Input: nums = [3, 2, 4], target = 6
Output: [1, 2]

Input: nums = [3, 3], target = 6
Output: [0, 1]

Approach:

1. Brute Force

The brute force approach involves checking every pair of numbers to see if they add up to the target.

Algorithm:

1. Iterate through each element in the array with index i.

2. For each element, iterate through the rest of the array starting from index i+1.

3. Check if the sum of the two elements equals the target.

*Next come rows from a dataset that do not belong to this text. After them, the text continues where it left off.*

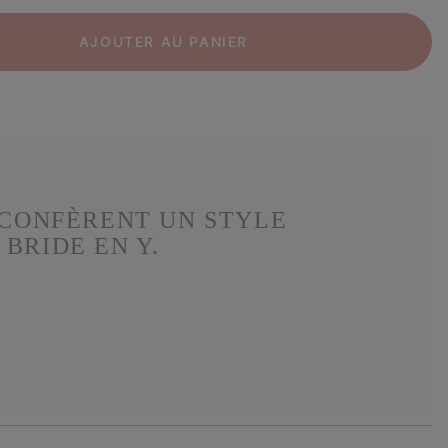
AJOUTER AU PANIER
 CONFÈRENT UN STYLE
BRIDE EN Y.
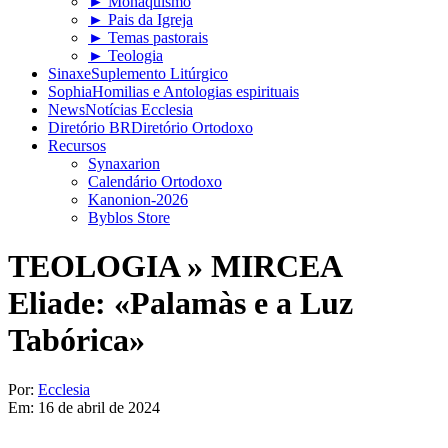
► Monaquismo
► Pais da Igreja
► Temas pastorais
► Teologia
Sinaxe
Suplemento Litúrgico
Sophia
Homilias e Antologias espirituais
News
Notícias Ecclesia
Diretório BR
Diretório Ortodoxo
Recursos
Synaxarion
Calendário Ortodoxo
Kanonion-2026
Byblos Store
TEOLOGIA »
MIRCEA
Eliade: «Palamàs e a Luz
Tabórica»
Por:
Ecclesia
Em:
16 de abril de 2024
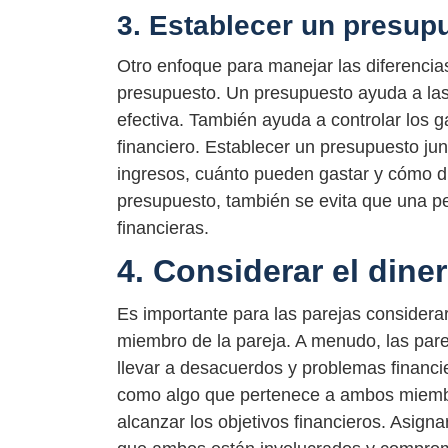
3. Establecer un presup
Otro enfoque para manejar las diferencia
presupuesto. Un presupuesto ayuda a las 
efectiva. También ayuda a controlar los 
financiero. Establecer un presupuesto ju
ingresos, cuánto pueden gastar y cómo dist
presupuesto, también se evita que una per
financieras.
4. Considerar el din
Es importante para las parejas considera
miembro de la pareja. A menudo, las pare
llevar a desacuerdos y problemas financie
como algo que pertenece a ambos miembro
alcanzar los objetivos financieros. Asigna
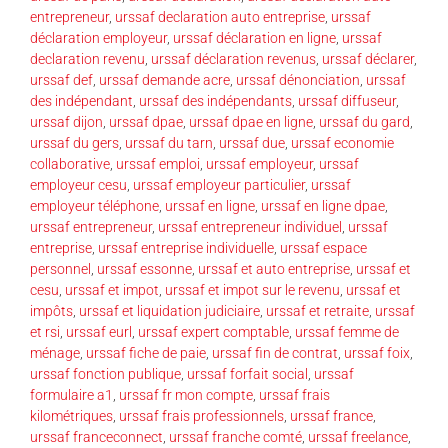
entrepreneur
,
urssaf declaration auto entreprise
,
urssaf
déclaration employeur
,
urssaf déclaration en ligne
,
urssaf
declaration revenu
,
urssaf déclaration revenus
,
urssaf déclarer
,
urssaf def
,
urssaf demande acre
,
urssaf dénonciation
,
urssaf
des indépendant
,
urssaf des indépendants
,
urssaf diffuseur
,
urssaf dijon
,
urssaf dpae
,
urssaf dpae en ligne
,
urssaf du gard
,
urssaf du gers
,
urssaf du tarn
,
urssaf due
,
urssaf economie
collaborative
,
urssaf emploi
,
urssaf employeur
,
urssaf
employeur cesu
,
urssaf employeur particulier
,
urssaf
employeur téléphone
,
urssaf en ligne
,
urssaf en ligne dpae
,
urssaf entrepreneur
,
urssaf entrepreneur individuel
,
urssaf
entreprise
,
urssaf entreprise individuelle
,
urssaf espace
personnel
,
urssaf essonne
,
urssaf et auto entreprise
,
urssaf et
cesu
,
urssaf et impot
,
urssaf et impot sur le revenu
,
urssaf et
impôts
,
urssaf et liquidation judiciaire
,
urssaf et retraite
,
urssaf
et rsi
,
urssaf eurl
,
urssaf expert comptable
,
urssaf femme de
ménage
,
urssaf fiche de paie
,
urssaf fin de contrat
,
urssaf foix
,
urssaf fonction publique
,
urssaf forfait social
,
urssaf
formulaire a1
,
urssaf fr mon compte
,
urssaf frais
kilométriques
,
urssaf frais professionnels
,
urssaf france
,
urssaf franceconnect
,
urssaf franche comté
,
urssaf freelance
,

4. If a pair is found, return their indices.

Code:

def two_sum(nums, target):
    for i in range(len(nums)):
        for j in range(i + 1, len(nums)):
            if nums[i] + nums[j] == target:
                return [i, j]

Code:

function twoSum(nums, target) {
    for (let i = 0; i < nums.length; i++) {
        for (let j = i + 1; j < nums.length; j++) {
            if (nums[i] + nums[j] === target) {
                return [i, j];
            }
        }
    }
}

Complexity Analysis:

• Time Complexity: O(n^2)

• Space Complexity: O(1)

2. Two-Pass Hash Table

This approach uses a hash table to store the elements of the array and their indices. In the first pass, we add each element and its index to the hash table. In the second pass, we check if the complement of each element (i.e., target - nums[i]) exists in the hash table.

Algorithm:

1. Initialize an empty hash table.

2. Iterate through the array and add each element and its index to the hash table.

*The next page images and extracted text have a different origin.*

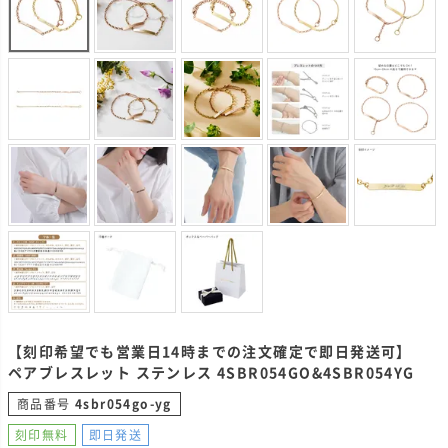
【刻印希望でも営業日14時までの注文確定で即日発送可】
ペアブレスレット ステンレス 4SBR054GO&4SBR054YG
商品番号
4sbr054go-yg
刻印無料
即日発送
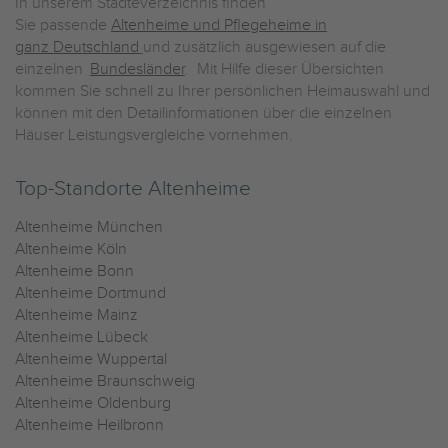
In unserem Städteverzeichnis finden
Sie passende
Altenheime und Pflegeheime in
ganz Deutschland
und zusätzlich ausgewiesen auf die
einzelnen
Bundesländer
. Mit Hilfe dieser Übersichten
kommen Sie schnell zu Ihrer persönlichen Heimauswahl und
können mit den Detailinformationen über die einzelnen
Häuser Leistungsvergleiche vornehmen.
Top-Standorte Altenheime
Altenheime München
Altenheime Köln
Altenheime Bonn
Altenheime Dortmund
Altenheime Mainz
Altenheime Lübeck
Altenheime Wuppertal
Altenheime Braunschweig
Altenheime Oldenburg
Altenheime Heilbronn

3. Iterate through the array again and for each element, check if target - nums[i] exists in the hash table.

4. If the complement exists and is not the same as the current element, return the indices.

Code:

def two_sum(nums, target):
    hash_table = {}
    for i, num in enumerate(nums):
        hash_table[num] = i
    for i, num in enumerate(nums):
        complement = target - num
        if complement in hash_table and hash_table[complement] != i:
            return [i, hash_table[complement]]

Code:

function twoSum(nums, target) {
    const hashTable = {};
    for (let i = 0; i < nums.length; i++) {
        hashTable[nums[i]] = i;
    }
    for (let i = 0; i < nums.length; i++) {
        const complement = target - nums[i];
        if (hashTable[complement] !== undefined && hashTable[complement] !== i) {
            return [i, hashTable[complement]];
        }
    }
}

Complexity Analysis:

• Time Complexity: O(n)

• Space Complexity: O(n)

3. One-Pass Hash Table

This approach improves on the two-pass hash table by combining both steps into a single pass. As we iterate through the array, we simultaneously check for the complement and add the current element to the hash table.

Algorithm:

1. Initialize an empty hash table.

2. Iterate through the array.

3. For each element, calculate its complement (target - nums[i]).

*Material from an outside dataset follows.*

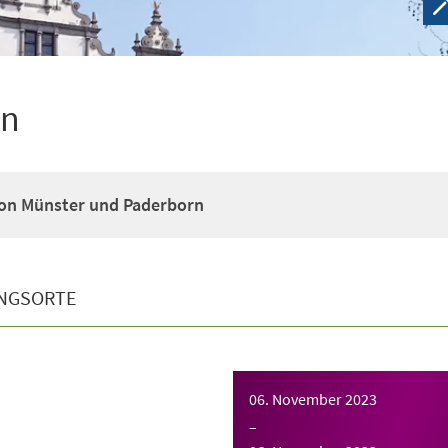
en
on Münster und Paderborn
NGSORTE
06. November 2023
–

4. Check if the complement exists in the hash table.

5. If the complement exists, return the indices.

6. If the complement does not exist, add the current element and its index to the hash table.

Code:

def two_sum(nums, target):
    hash_table = {}
    for i, num in enumerate(nums):
        complement = target - num
        if complement in hash_table:
            return [hash_table[complement], i]
        hash_table[num] = i

Code:

function twoSum(nums, target) {
    const hashTable = {};
    for (let i = 0; i < nums.length; i++) {
        const complement = target - nums[i];
        if (hashTable[complement] !== undefined) {
            return [hashTable[complement], i];
        }
        hashTable[nums[i]] = i;
    }
}

Complexity Analysis:

• Time Complexity: O(n)

• Space Complexity: O(n)

Conclusion:

The "Two Sum" problem is a classic exercise in understanding and utilizing hash tables to achieve optimal time complexity. The brute force method, while easy to understand, is inefficient for larger datasets. The two-pass hash table approach offers better performance but can be further optimized. The one-pass hash table approach is the most efficient, providing O(n) time complexity and making it the preferred solution.

By exploring different approaches, you enhance your problem-solving skills and gain insights into the importance of choosing the right data structures for optimization. Happy coding!